## [Exercise instructions]
Please print out the entries below unchanged and skip the images.

[Saved entries]
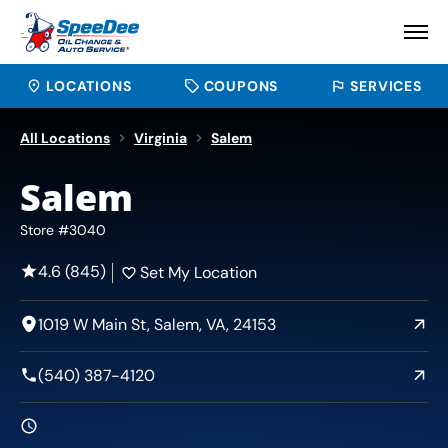
LOCATIONS
COUPONS
SERVICES
All Locations
Virginia
Salem
Salem
Store #3040
4.6 (845)
Set My Location
1019 W Main St, Salem, VA, 24153
(540) 387-4120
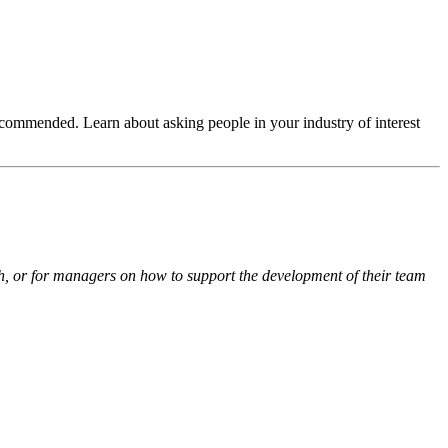
ecommended. Learn about asking people in your industry of interest
th, or for managers on how to support the development of their team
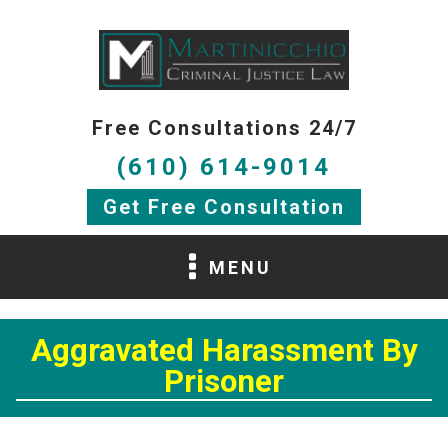
Free Consultations 24/7
(610) 614-9014
Get Free Consultation
MENU
Aggravated Harassment By
Prisoner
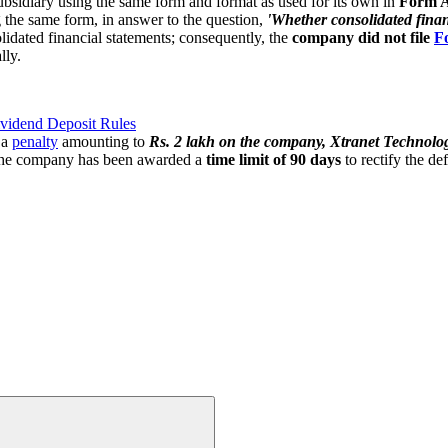
 subsidiary using the same form and format as used for its own in
Form 
 the same form, in answer to the question,
'Whether consolidated financ
olidated financial statements; consequently, the
company did not file
F
lly.
vidend Deposit Rules
 a
penalty
amounting to
Rs. 2 lakh on the company, Xtranet Technologi
he company has been awarded a
time limit of 90 days
to rectify the de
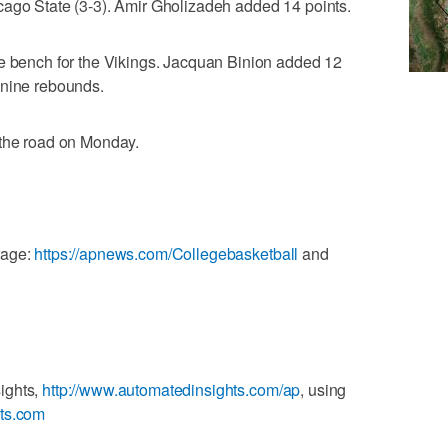
cago State (3-3). Amir Gholizadeh added 14 points.
he bench for the Vikings. Jacquan Binion added 12
 nine rebounds.
 the road on Monday.
rage:
https://apnews.com/Collegebasketball
and
ights,
http://www.automatedinsights.com/ap
, using
ats.com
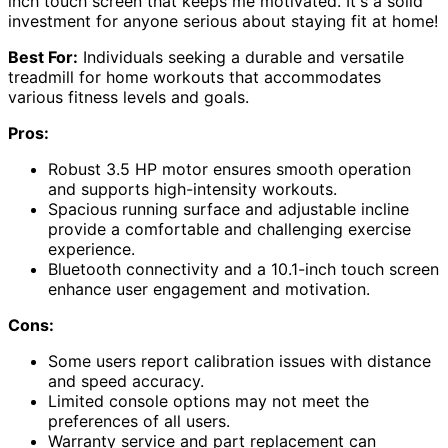
inch touch screen that keeps me motivated. It's a solid
investment for anyone serious about staying fit at home!
Best For:
Individuals seeking a durable and versatile
treadmill for home workouts that accommodates
various fitness levels and goals.
Pros:
Robust 3.5 HP motor ensures smooth operation
and supports high-intensity workouts.
Spacious running surface and adjustable incline
provide a comfortable and challenging exercise
experience.
Bluetooth connectivity and a 10.1-inch touch screen
enhance user engagement and motivation.
Cons:
Some users report calibration issues with distance
and speed accuracy.
Limited console options may not meet the
preferences of all users.
Warranty service and part replacement can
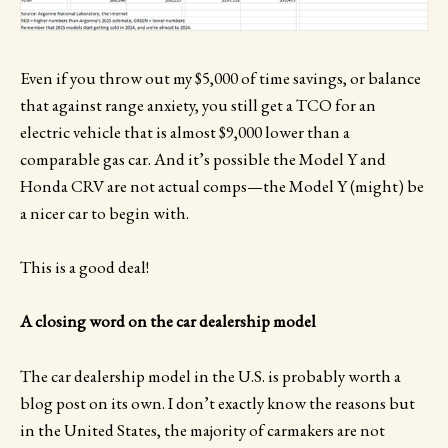
Even if you throw out my $5,000 of time savings, or balance
that against range anxiety, you still get a TCO for an
electric vehicle that is almost $9,000 lower than a
comparable gas car. And it’s possible the Model Y and
Honda CRV are not actual comps—the Model Y (might) be
a nicer car to begin with.
This is a good deal!
A closing word on the car dealership model
The car dealership model in the U.S. is probably worth a
blog post on its own. I don’t exactly know the reasons but
in the United States, the majority of carmakers are not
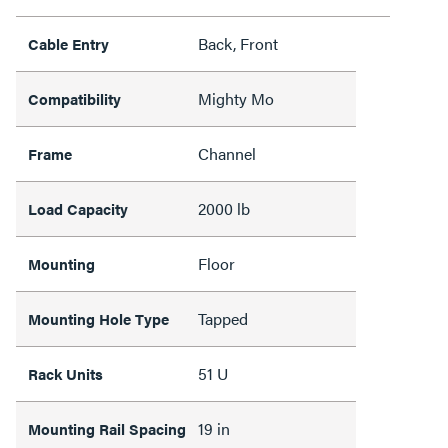
Back, Front
Cable Entry
Mighty Mo
Compatibility
Channel
Frame
2000 lb
Load Capacity
Floor
Mounting
Tapped
Mounting Hole Type
51 U
Rack Units
19 in
Mounting Rail Spacing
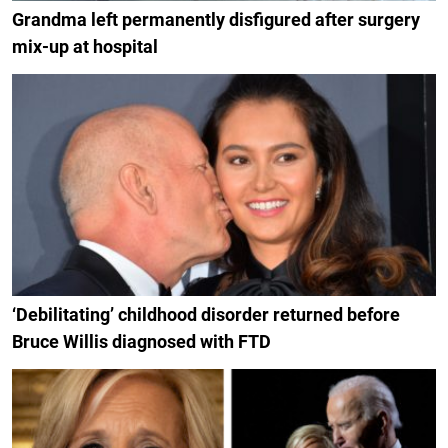
Grandma left permanently disfigured after surgery
mix-up at hospital
‘Debilitating’ childhood disorder returned before
Bruce Willis diagnosed with FTD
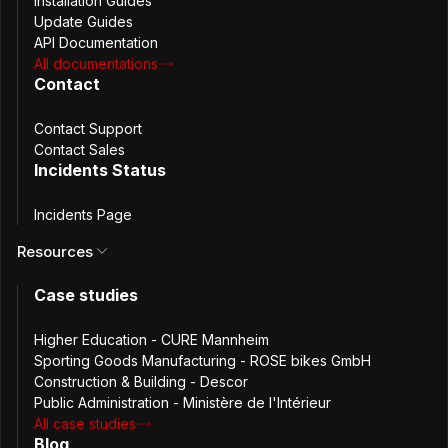
Installation Guides
Update Guides
API Documentation
All documentations
Contact
Contact Support
Contact Sales
Bitnami (now under Broadcom) has introduced major
Incidents Status
changes to how their container images and Helm charts
are distributed. Because the Passbolt Helm chart currently
Incidents Page
relies on Bitnami dependencies for MariaDB/MySQL and
Resources
Redis, these changes directly affect Passbolt users. This
update outlines what has changed, how it impacts your
Case studies
deployments, and what users can expect moving forward.
Higher Education - CURE Mannheim
What changed with
Sporting Goods Manufacturing - ROSE bikes GmbH
Construction & Building - Descor
Bitnami?
Public Administration - Ministère de l'Intérieur
All case studies
Blog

## [Solution to the problem]
LOCATIONS
COUPONS
SERVICES
All Locations
Virginia
Salem
Salem
Store #3040
4.6 (845)
Set My Location
1019 W Main St, Salem, VA, 24153
(540) 387-4120
ecommended. Learn about asking people in your industry of interest
th, or for managers on how to support the development of their team
Free Consultations 24/7
(610) 614-9014
Get Free Consultation
MENU
Aggravated Harassment By
Prisoner
 subsidiary using the same form and format as used for its own in
Form 
 the same form, in answer to the question,
'Whether consolidated financ
olidated financial statements; consequently, the
company did not file
F
lly.
vidend Deposit Rules
 a
penalty
amounting to
Rs. 2 lakh on the company, Xtranet Technologi
he company has been awarded a
time limit of 90 days
to rectify the de
cago State (3-3). Amir Gholizadeh added 14 points.
he bench for the Vikings. Jacquan Binion added 12
 nine rebounds.
 the road on Monday.
rage:
https://apnews.com/Collegebasketball
and
ights,
http://www.automatedinsights.com/ap
, using
ats.com
inch touch screen that keeps me motivated. It's a solid
investment for anyone serious about staying fit at home!
Best For:
Individuals seeking a durable and versatile
treadmill for home workouts that accommodates
various fitness levels and goals.
Pros:
Robust 3.5 HP motor ensures smooth operation
and supports high-intensity workouts.
Spacious running surface and adjustable incline
provide a comfortable and challenging exercise
experience.
Bluetooth connectivity and a 10.1-inch touch screen
enhance user engagement and motivation.
Cons:
Some users report calibration issues with distance
and speed accuracy.
Limited console options may not meet the
preferences of all users.
Warranty service and part replacement can
Even if you throw out my $5,000 of time savings, or balance
that against range anxiety, you still get a TCO for an
electric vehicle that is almost $9,000 lower than a
comparable gas car. And it’s possible the Model Y and
Honda CRV are not actual comps—the Model Y (might) be
a nicer car to begin with.
This is a good deal!
A closing word on the car dealership model
The car dealership model in the U.S. is probably worth a
blog post on its own. I don’t exactly know the reasons but
in the United States, the majority of carmakers are not
Back, Front
Cable Entry
Mighty Mo
Compatibility
Channel
Frame
2000 lb
Load Capacity
Floor
Mounting
Tapped
Mounting Hole Type
51 U
Rack Units
19 in
Mounting Rail Spacing
Grandma left permanently disfigured after surgery
mix-up at hospital
‘Debilitating’ childhood disorder returned before
Bruce Willis diagnosed with FTD
Installation Guides
Update Guides
API Documentation
All documentations
Contact
Contact Support
Contact Sales
Bitnami (now under Broadcom) has introduced major
Incidents Status
changes to how their container images and Helm charts
are distributed. Because the Passbolt Helm chart currently
Incidents Page
relies on Bitnami dependencies for MariaDB/MySQL and
Resources
Redis, these changes directly affect Passbolt users. This
update outlines what has changed, how it impacts your
Case studies
deployments, and what users can expect moving forward.
Higher Education - CURE Mannheim
What changed with
Sporting Goods Manufacturing - ROSE bikes GmbH
Construction & Building - Descor
Bitnami?
Public Administration - Ministère de l'Intérieur
All case studies
Blog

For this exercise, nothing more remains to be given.